María Berríos analyses the effects of dissident acts in Chile in the 1970s, testing how their largely undocumented character differentiates them from historically certified actions.

The list could read: 1) a Batman comic strip made into a political melodrama; 2) a lastminute materialisation of monumental socialist utopian modernism; 3) a dinner party in the countryside honouring the Tarzan actor Johnny Weissmüller; 4) an experimental documentary turned into a Western; and, last but not least, 5) a piglet strolling in the city centre, dressed in military attire. I admit the connections may seem vague, but somehow these erratic, apparently harmless and mostly forgotten actions that took place in Chile in the 1970s and 80s compose a discontinuous lineage of corrosively ironic engagement with political aesthetics. This slightly bizarre collection of ‘provisional failures’ constitutes a showcase of Chile’s peculiar history of fragmented art tales, full of neo-Dadaist humour and unorthodox leftist critique. 01

The Pop We Almost Left Behind

In 1973, a few months before Pinochet’s military coup, Enrique Lihn’s Batman en Chile was published in Buenos Aires.02 The book, a comic strip in the form of a novel, tells of the superhero’s attempt to work on a top-secret assignment in Salvador Allende’s Chile. The mission, devised by the CIA and the local right-wing elite, aimed to stop the advance of the ‘red army’ in South America, by using Batman as a key weapon. The novel opens with the superhero’s arrival in Pudahuel airport and his immediate transport, in a private helicopter, to an exclusive welcome party in a Batcave-like mansion in the heart of the Andes. All the local guests, big and small, greet their hero dressed in unflattering Batmen outfits for security reasons. The look-alike crowd is a disturbing scene for the genuine Batman, who politely tries to hide his discomfort. But the hero’s uneasiness only increases throughout his adventure, as things become more and more confusing for the son of Gotham City, bewildered by the local ‘reds’ and the way they stray from his familiar Cold War references. He never fully understands whom the police and the military work for, and although the communists are supposed to be in power, they strangely don’t attempt to control the press. It is impossible for him to tell apart right- from left-wing media, and both pro- and anti-US paparazzi follow Bruno Díaz’s every move.03 Baffled by the ‘constitutional communists’ and the growing hoards of Batmen-journalists – who have infiltrated the entire country in their superhero garb – he does not know how to react when one nonchalantly approaches him and whispers into his ear ‘Batman, go home!’, in an almost friendly manner.

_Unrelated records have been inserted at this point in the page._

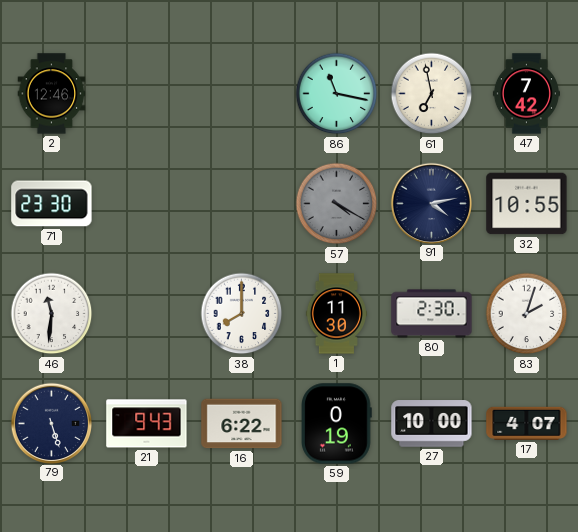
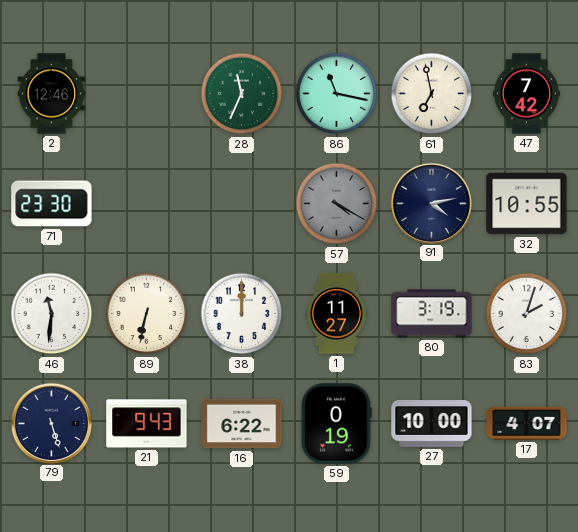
28: none -> 11:34
89: none -> 6:32
38: 8:00 -> 12:00
1: 11:30 -> 11:27
80: 2:30 -> 3:19
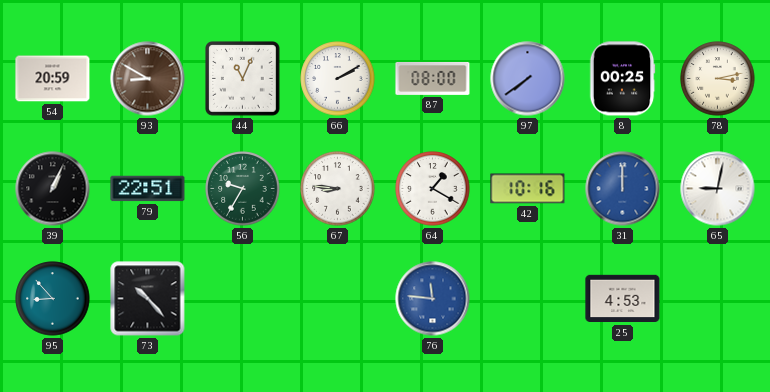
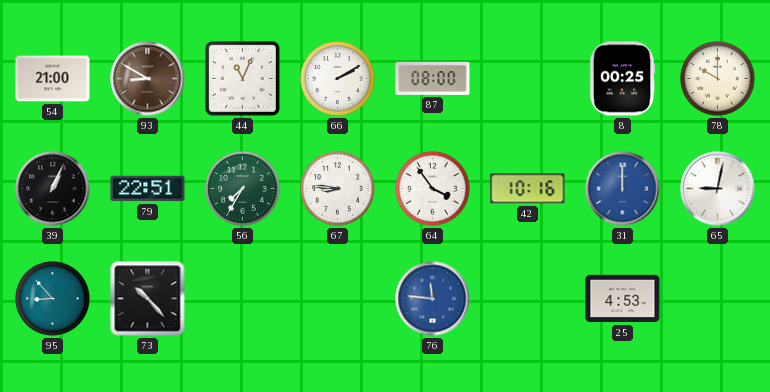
54: 20:59 -> 21:00
97: 7:39 -> none
78: 3:13 -> 10:00
56: 9:35 -> 7:35
64: 1:20 -> 3:54
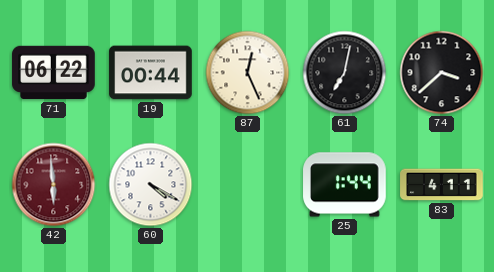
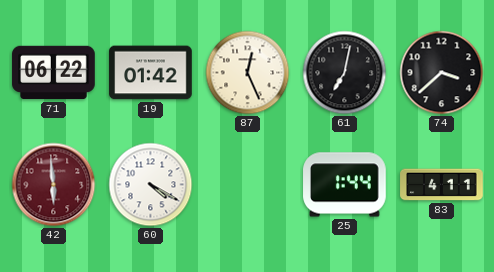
19: 00:44 -> 01:42
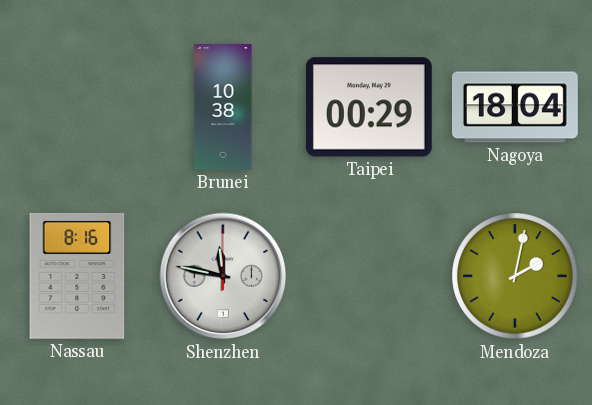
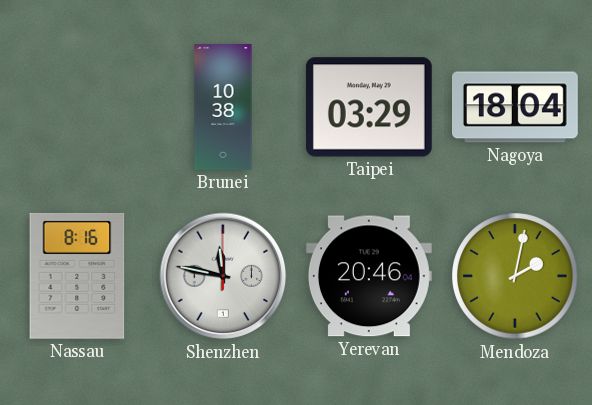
Taipei: 00:29 -> 03:29
Yerevan: none -> 20:46
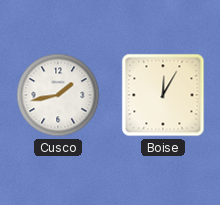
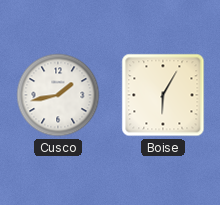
Boise: 12:05 -> 6:05
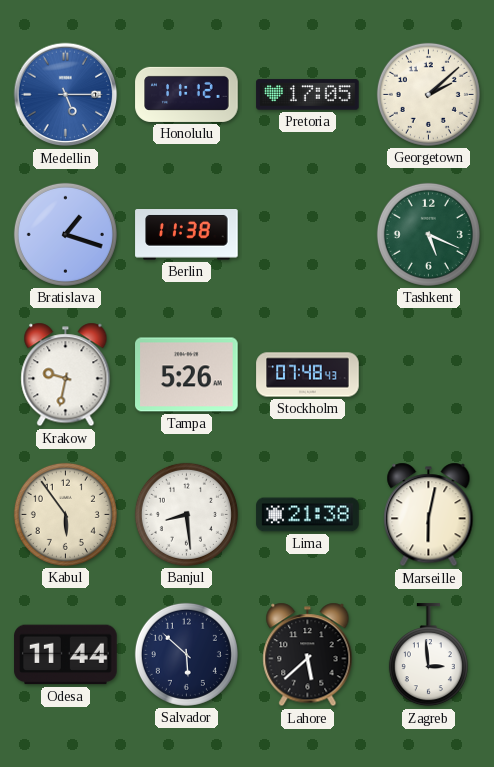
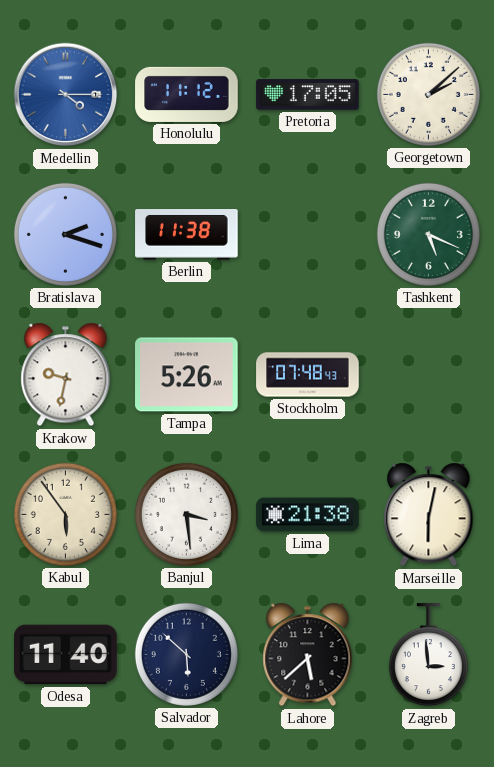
Medellin: 5:15 -> 4:15
Bratislava: 1:18 -> 2:18
Banjul: 8:29 -> 3:29
Odesa: 11:44 -> 11:40
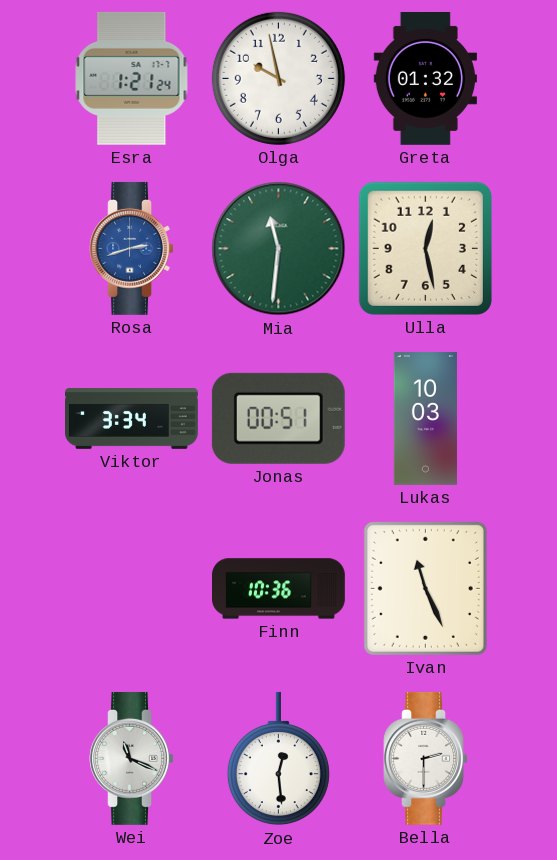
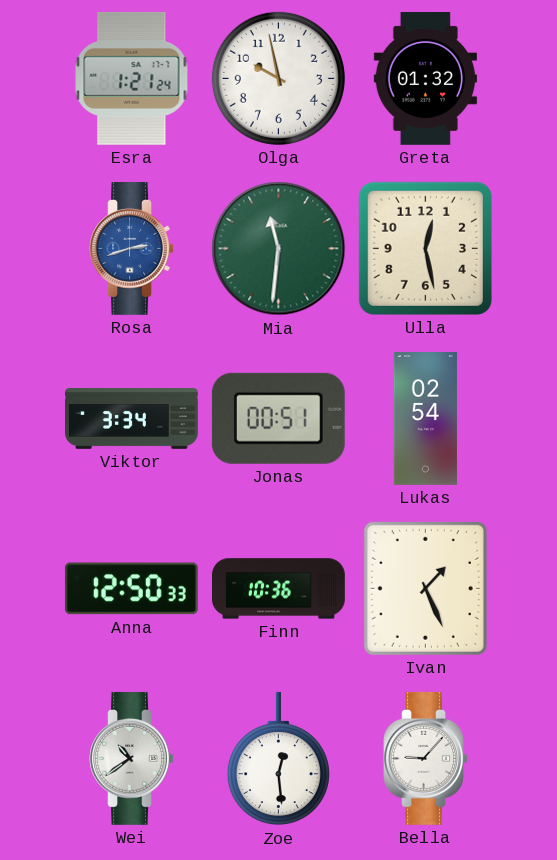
Lukas: 10:03 -> 02:54
Anna: none -> 12:50
Ivan: 11:26 -> 1:26
Wei: 11:19 -> 10:39
Bella: 2:30 -> 9:07
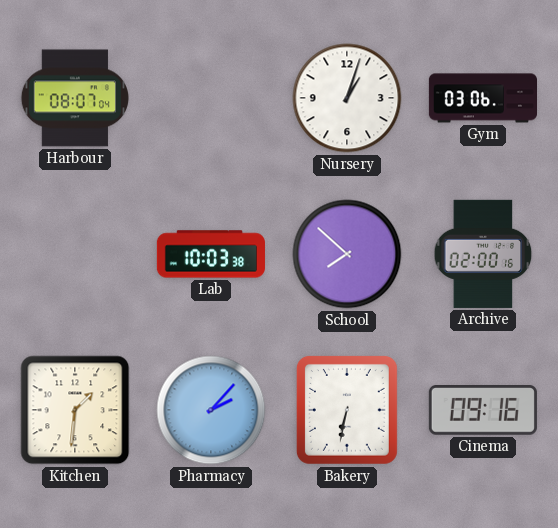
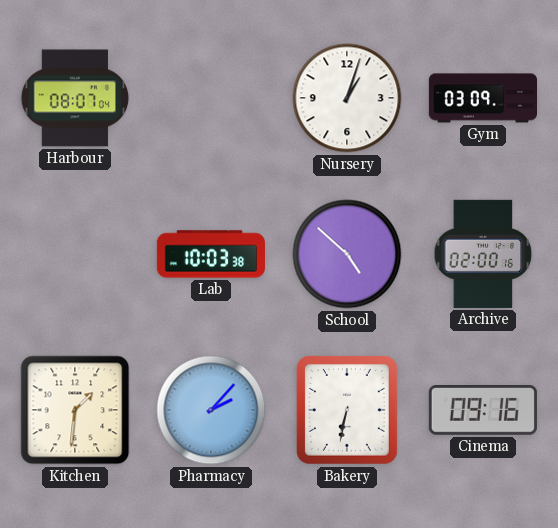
Gym: 03:06 -> 03:09
School: 7:52 -> 4:52
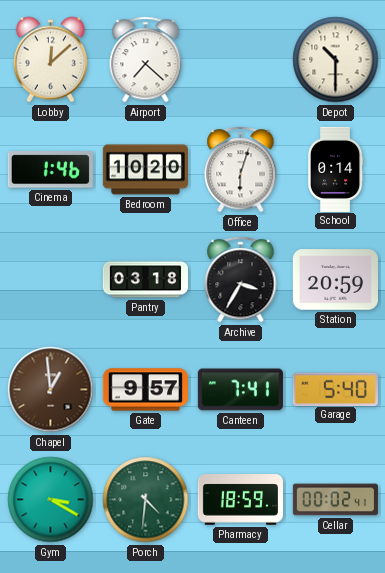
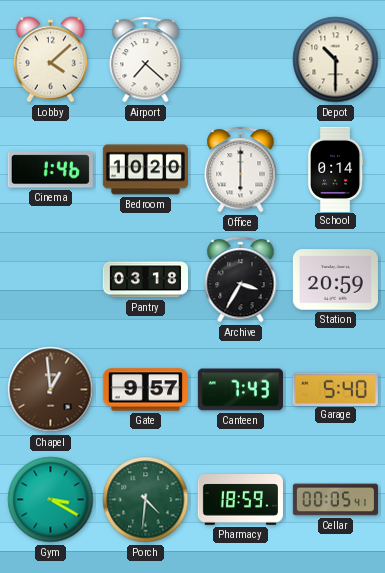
Lobby: 12:08 -> 4:08
Office: 6:03 -> 6:00
Canteen: 7:41 -> 7:43
Cellar: 00:02 -> 00:05
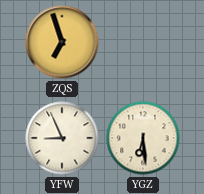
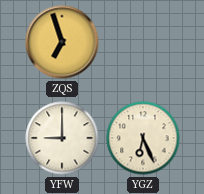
YFW: 8:56 -> 9:00
YGZ: 6:29 -> 6:26
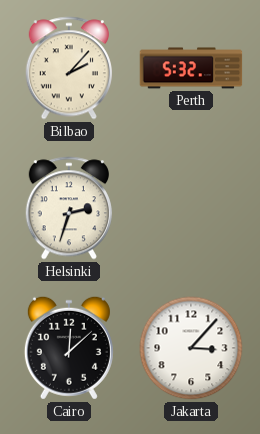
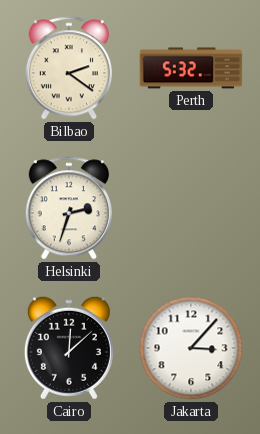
Bilbao: 2:07 -> 2:21
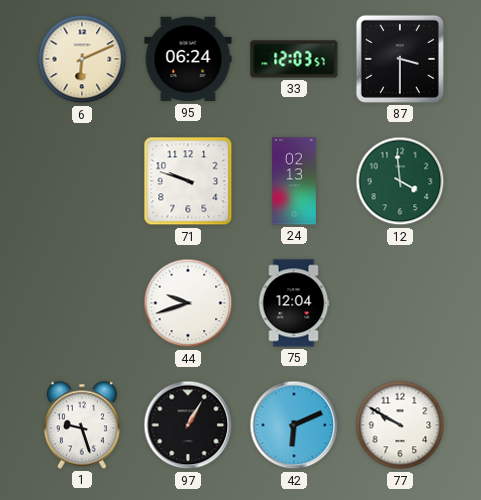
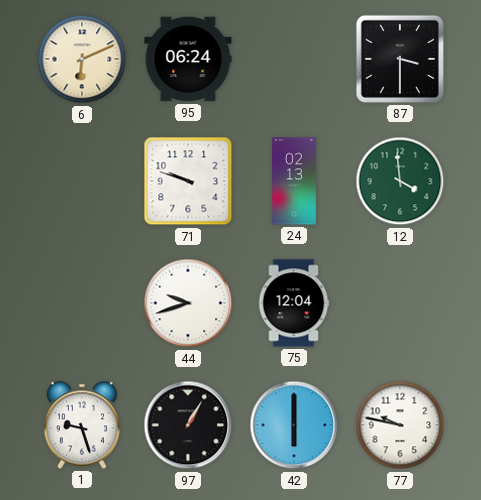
33: 12:03 -> none
42: 6:11 -> 6:00
77: 9:50 -> 9:47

Batman’s perplexity turns into outright depression when the local carabineros arrest him for disturbing the peace with his carnival-like costume. After finding traces of cocaine in his bat-cuffs and antigravity compartment of his utility belt, the police confiscate his suit and accessories for further analysis. Stripped of his bat identity and increasingly homesick, he is overcome by the feeling of having arrived at the worst possible moment in a hellish, underdeveloped society, where the true defenders of Law and Order are impossible to identify. The superhero’s state is only worsened by haunting dreams of Robin playing a Chopin polonaise on a grand piano back in the Batcave in Gotham. But after the dream, Bruno wakes up to the awful feeling that his young companion may be forever lost in Vietnam. From that moment on, it is downfall for the American idol.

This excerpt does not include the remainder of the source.